Glibenclamide monotherapy was found to be the most cost-effective in the simulation model of a 10,000-patient hypothetical cohort. This may be the reason why it is the most commonly recommended option in the initial oral pharmacological treatment of patients with type 2 diabetes. However, according to the health outcomes observed metformin has a very close CE ratio and could be considered as the second choice. As acarbose resulted in the highest costs per unit of effectiveness, it is the least recommended treatment and could be used in the treatment of patients in whom glibenclamide or metformin treatment is contraindicated due to renal failure or other causes and/or in patients of advanced age.36,37
The ICER results showed that each QALY gained with metformin treatment is US$114.83 more expensive than that with glibenclamide treatment, whereas each QALY gained with acarbose treatment is US$642.19 more expensive than that with glibenclamide treatment. Metformin and acarbose treatments were the therapeutic options dominated by glibenclamide.

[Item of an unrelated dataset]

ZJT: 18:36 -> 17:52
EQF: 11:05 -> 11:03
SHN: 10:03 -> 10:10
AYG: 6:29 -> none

In the present study, the total direct nonmedical and indirect costs were lower than the total direct medical costs. In an earlier study on costs of type 2 diabetes conducted in the IMSS, the total direct and indirect nonmedical costs were higher than the total medical direct costs.10 However, the patients included in the present study were in the early stages of the disease and long-term diabetes-related complications were not yet present. In addition, patients were treated at a public primary care clinic and medical care costs were lower than those of a highly specialized hospital. Moreover, diabetes is a degenerative chronic disease that requires treatment throughout a patient’s life span and causes prolonged work disability; such features might increase the direct nonmedical and indirect costs. These aspects might explain the differences in costs and in the CE analysis.

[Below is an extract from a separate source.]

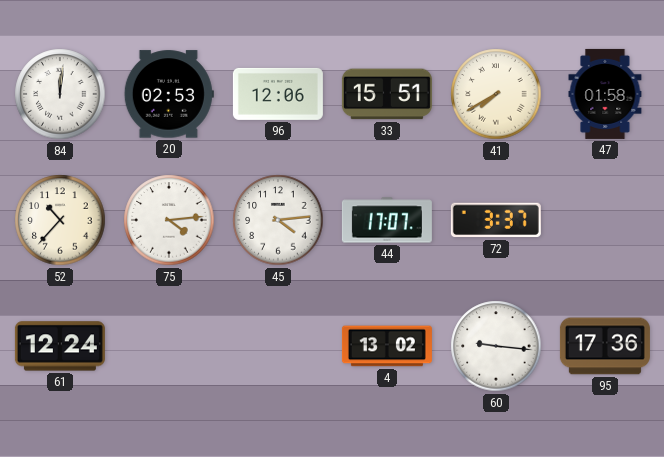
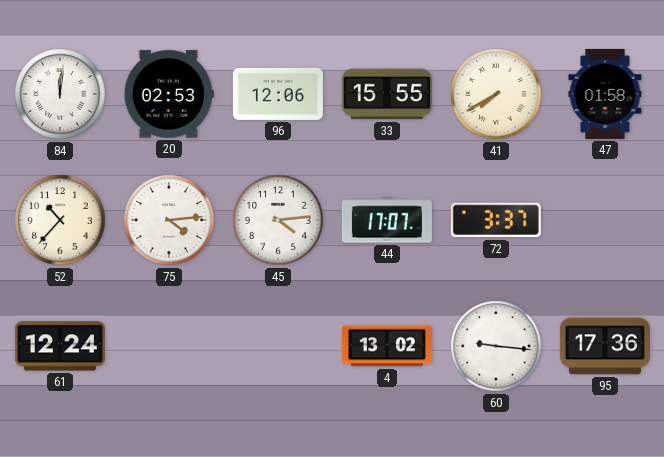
33: 15:51 -> 15:55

The results of our study are supported by the robustness of the model evaluated through univariate sensitivity analysis but we acknowledge a small population sample was used to calculate the treatment costs. In building this model, great effort was put into collecting updated, representative, and consistent information; therefore, the conclusions that can be drawn from it are valid and the probability of bias is small. The hypothetical cohort of 10,000 patients modeled was intended to soften the impact of the bias. Analytical models are generally used for that purpose.
Glibenclamide is the most cost-effective treatment for the present study outpatient population diagnosed with type 2 diabetes in the early stages. Further similar investigations including a larger population sample are needed in order to draw definitive conclusions.
The authors declare no conflicts of interest in this work.